Excerpt: 105DW-House is an architectural project designed by ONG&ONG in Singapore. Order and symmetry are important elements of the design, with key pieces of furniture aligned along a central sightline and flanked by doorways on either side.
[Text as submitted by architect] Built on a level but long plot of land in the East Coast area of Singapore, 105DW-House presented a few challenges to the architecture team. A southwest-facing frontage meant that any windows on its facade would require some form of brise soleil to deflect the harsh afternoon sunlight. To overcome this, the designers opted to place a swimming pool and a Frangipani tree in the centre of the house, creating a courtyard-style focal point and effectively turning the view inwards. The pool features a bridge connecting the living room to the dining room with separate dry and wet kitchens, and service areas towards the back.
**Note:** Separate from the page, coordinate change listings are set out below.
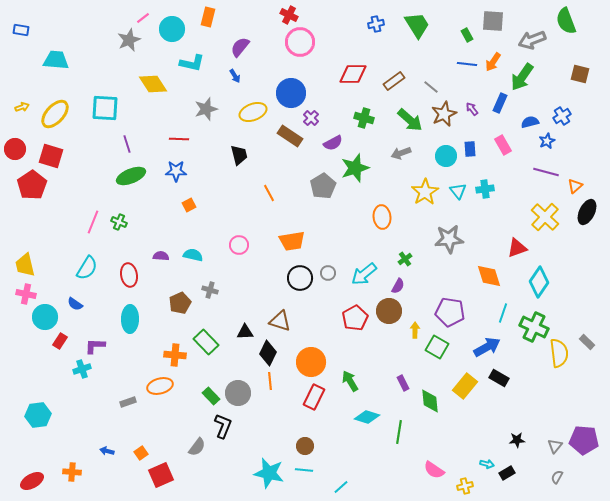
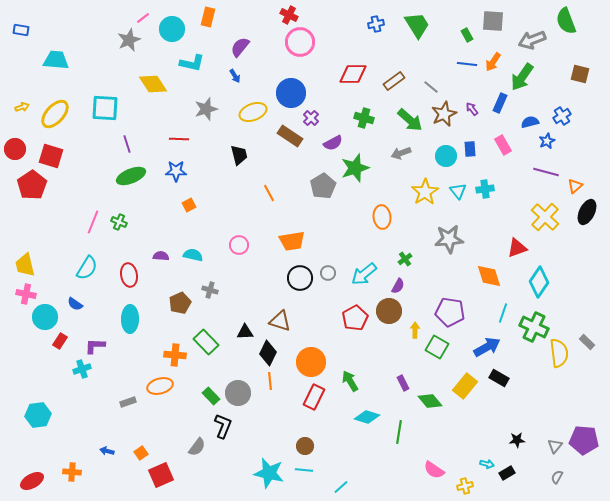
green diamond at (430, 401): rotated 35 degrees counterclockwise
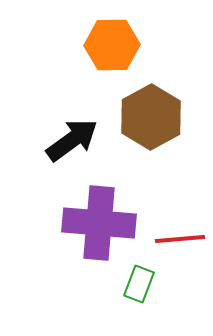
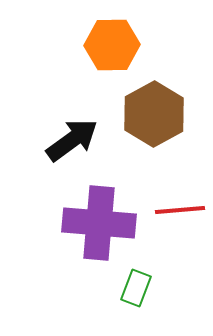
brown hexagon: moved 3 px right, 3 px up
red line: moved 29 px up
green rectangle: moved 3 px left, 4 px down
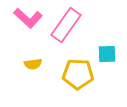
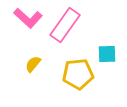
pink rectangle: moved 1 px left
yellow semicircle: rotated 138 degrees clockwise
yellow pentagon: rotated 8 degrees counterclockwise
Originally a 1960s-era semi-detached house, the land was deemed wide enough for a fully detached property. This allowed for a lush planting scheme around the plot’s perimeter, affording the owners a measure of privacy, while massive floor-to-ceiling glass panes give the ground-floor living spaces the sensation of being a haven within a garden, with ample room to host large parties. A sense of airiness is apparent from the moment one enters the home, thanks to the excellent cross ventilation within. Order and symmetry are also important elements of the design, with key pieces of furniture aligned along a central sightline and flanked by doorways on either side.
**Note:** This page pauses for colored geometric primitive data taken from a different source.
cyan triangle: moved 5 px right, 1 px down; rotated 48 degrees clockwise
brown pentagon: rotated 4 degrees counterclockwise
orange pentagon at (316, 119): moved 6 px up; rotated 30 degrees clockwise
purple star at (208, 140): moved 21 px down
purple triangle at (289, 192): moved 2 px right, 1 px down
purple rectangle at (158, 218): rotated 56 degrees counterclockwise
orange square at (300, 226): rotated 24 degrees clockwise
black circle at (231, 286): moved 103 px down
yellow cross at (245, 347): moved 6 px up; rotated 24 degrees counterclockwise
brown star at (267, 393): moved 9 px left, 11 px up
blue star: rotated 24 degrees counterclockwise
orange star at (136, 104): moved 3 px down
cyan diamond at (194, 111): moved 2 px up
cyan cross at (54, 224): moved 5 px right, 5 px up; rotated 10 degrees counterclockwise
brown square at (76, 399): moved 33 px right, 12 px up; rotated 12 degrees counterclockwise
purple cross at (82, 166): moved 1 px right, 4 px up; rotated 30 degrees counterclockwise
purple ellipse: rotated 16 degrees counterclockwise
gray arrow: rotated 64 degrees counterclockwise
Across the first level, white marble floors contrast perfectly with the matte black of the steel window frames and pillars. In the powder room, Gessi fittings in a customised brushed black nickel finish lend a sophisticated elegance against the Calacutta marble tiles. Selected walls were left in a béton brut style, but with the exposed concrete given a special SKK finishing coat, locking in the textured appeal of its timber mold.
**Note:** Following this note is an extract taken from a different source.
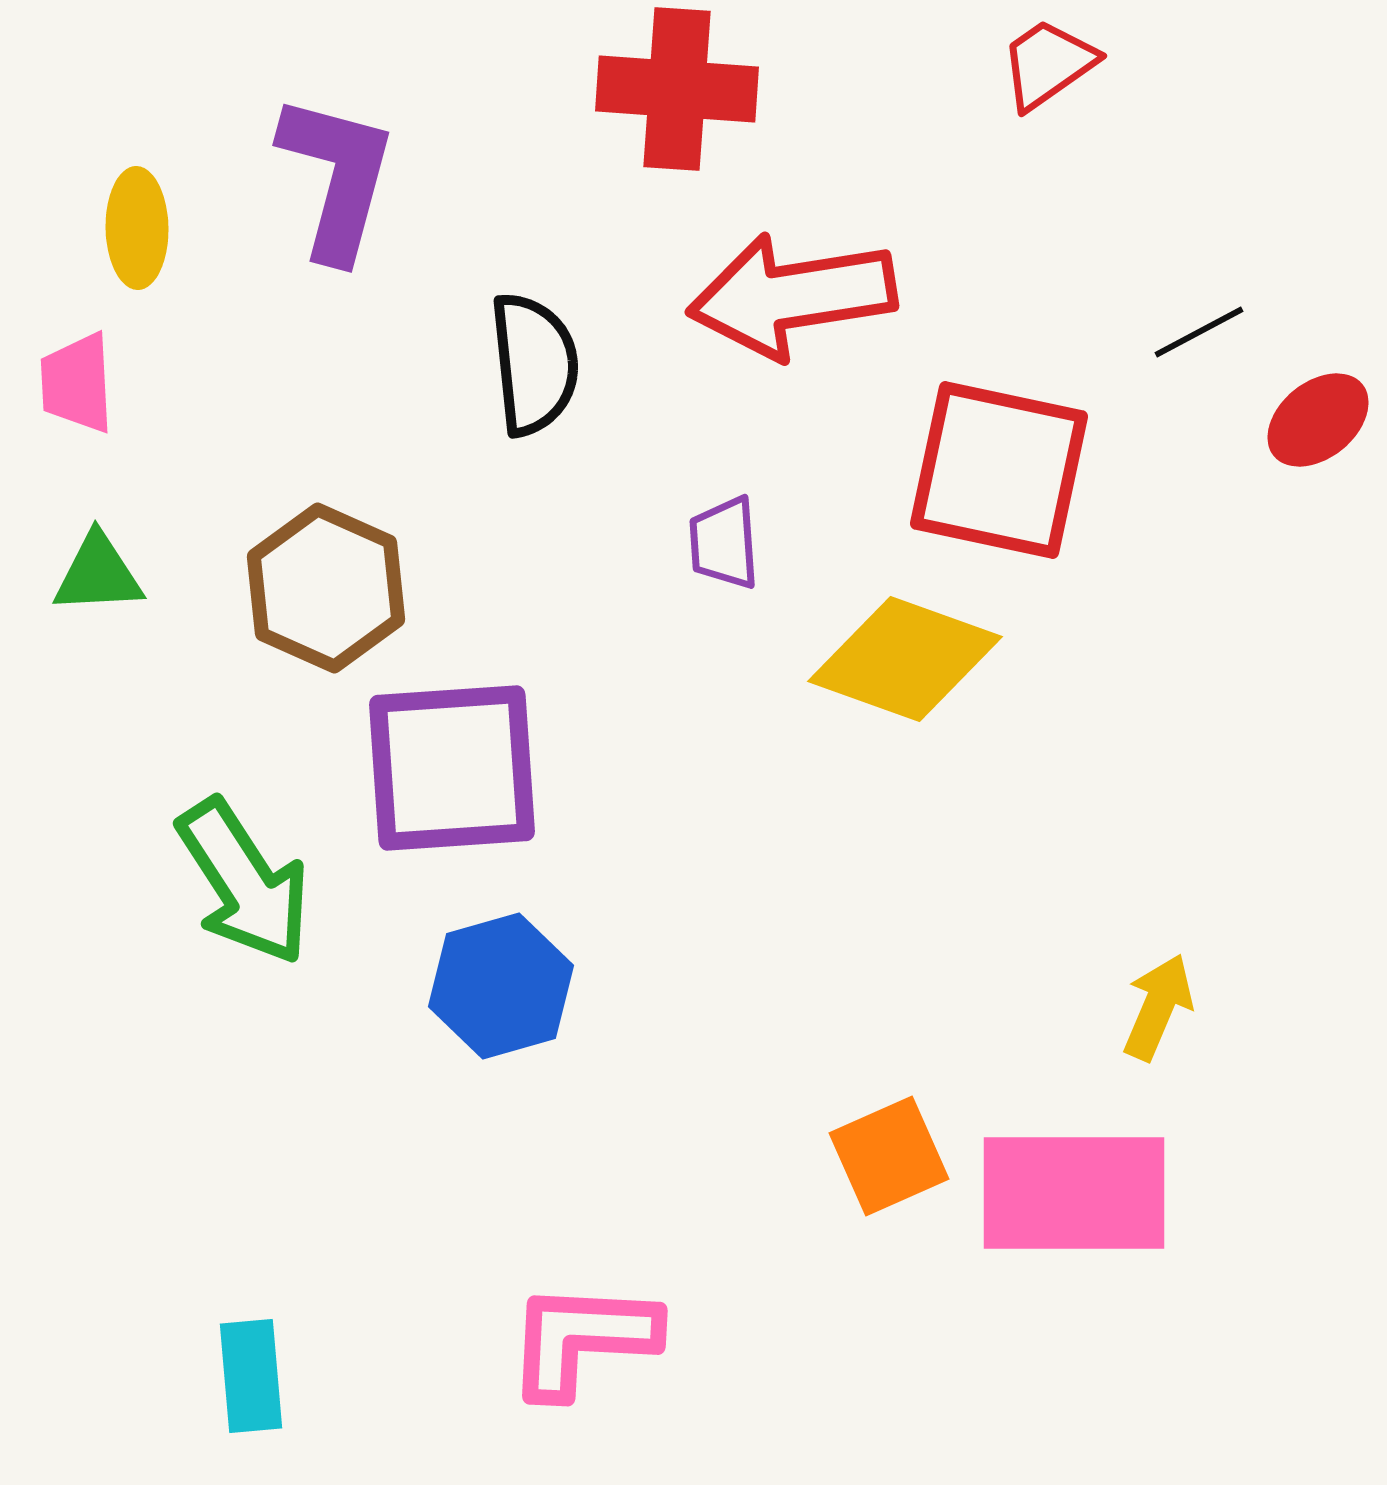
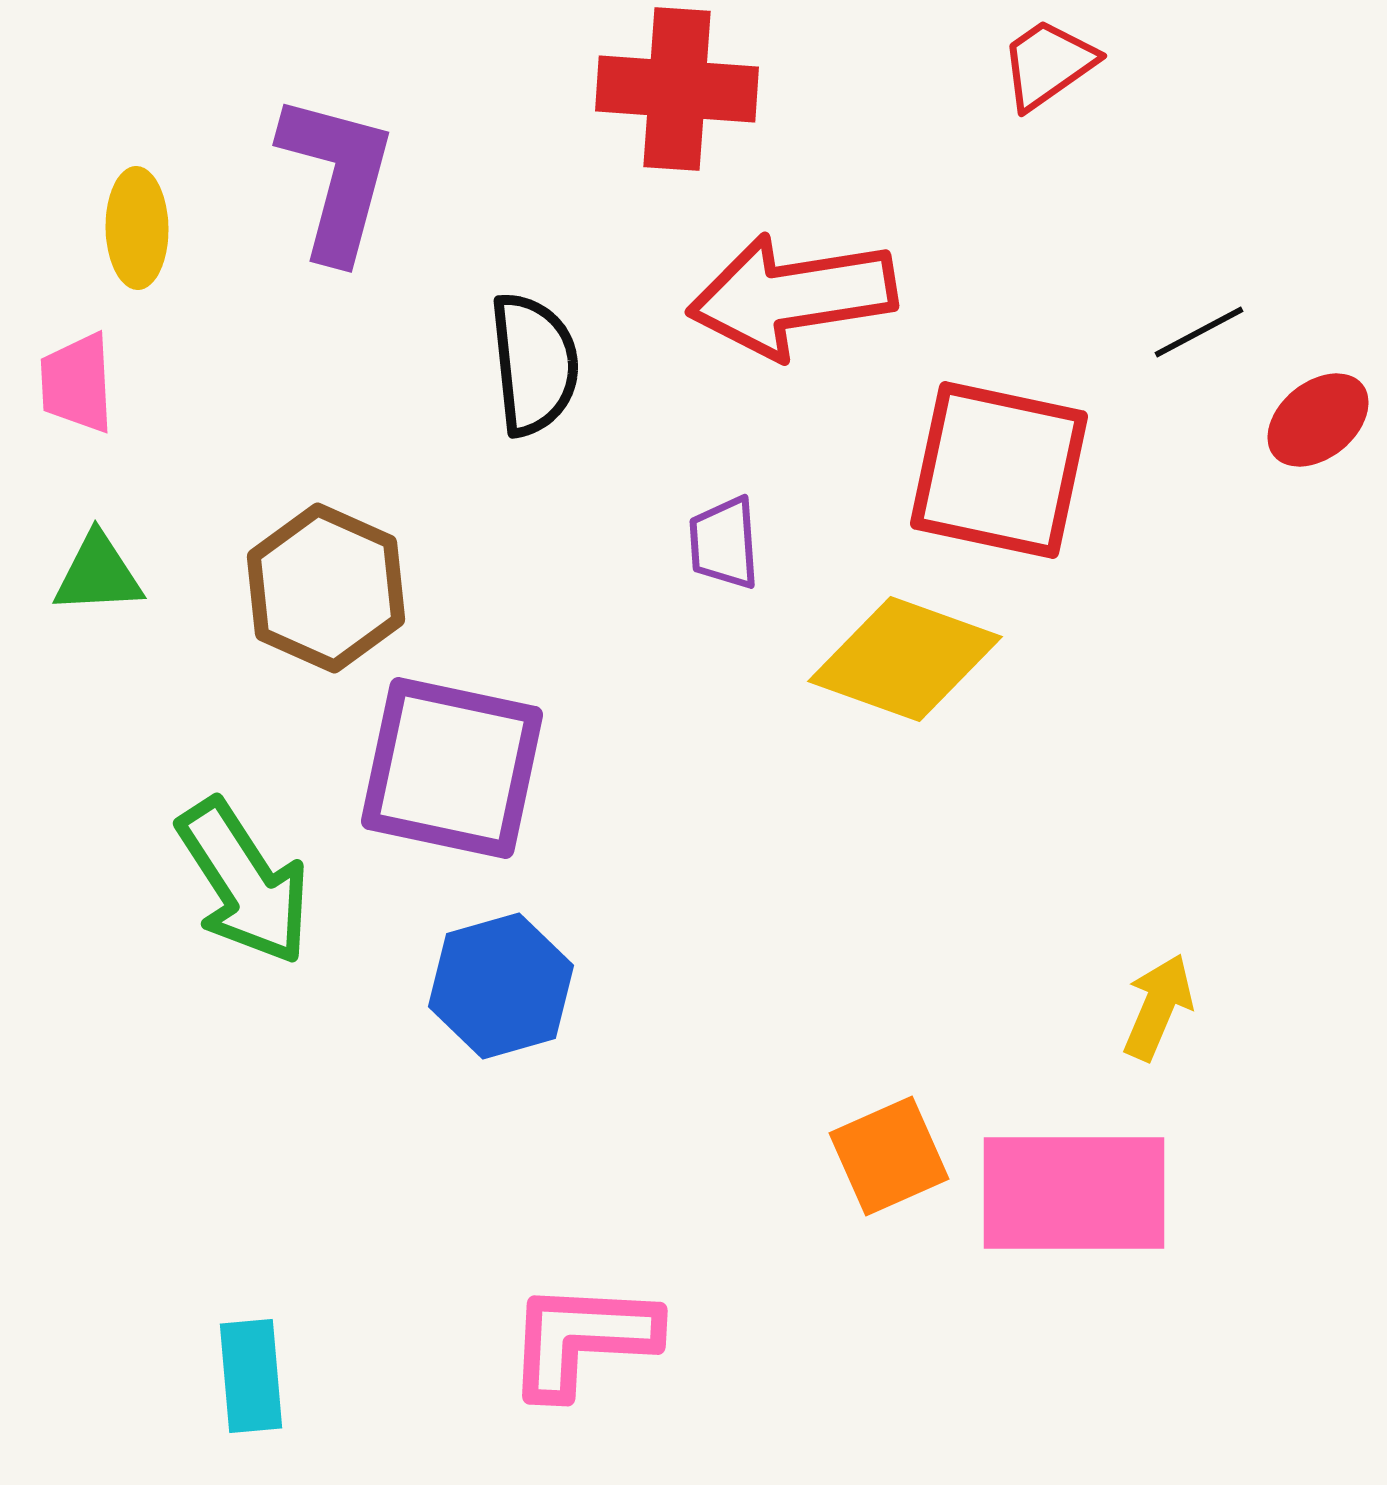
purple square: rotated 16 degrees clockwise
Ascending the stairs, the flooring changes to grooved teak planks, indicating a switch to the more private areas of the house. The second level features a generous guest bedroom and bathroom with sun pipe for natural illumination at the front, while a discreet pocket door slides to reveal two multi-purpose areas currently used as home offices. Beyond them, a spectacular glass bridge across the courtyard leads to the principal bedroom – a double-volume space with curved ceiling. Behind another set of pocket doors lie an expansive walk-in closet with Fenix laminate doors and a glass skylight above, and a master bathroom with dual vanity areas. The third level features another ensuite bedroom with a private roof terrace, ideal for enjoying balmy evening breezes.
The house took two years from planning to construction, and includes automated blinds, lighting, piped-in sound and security systems.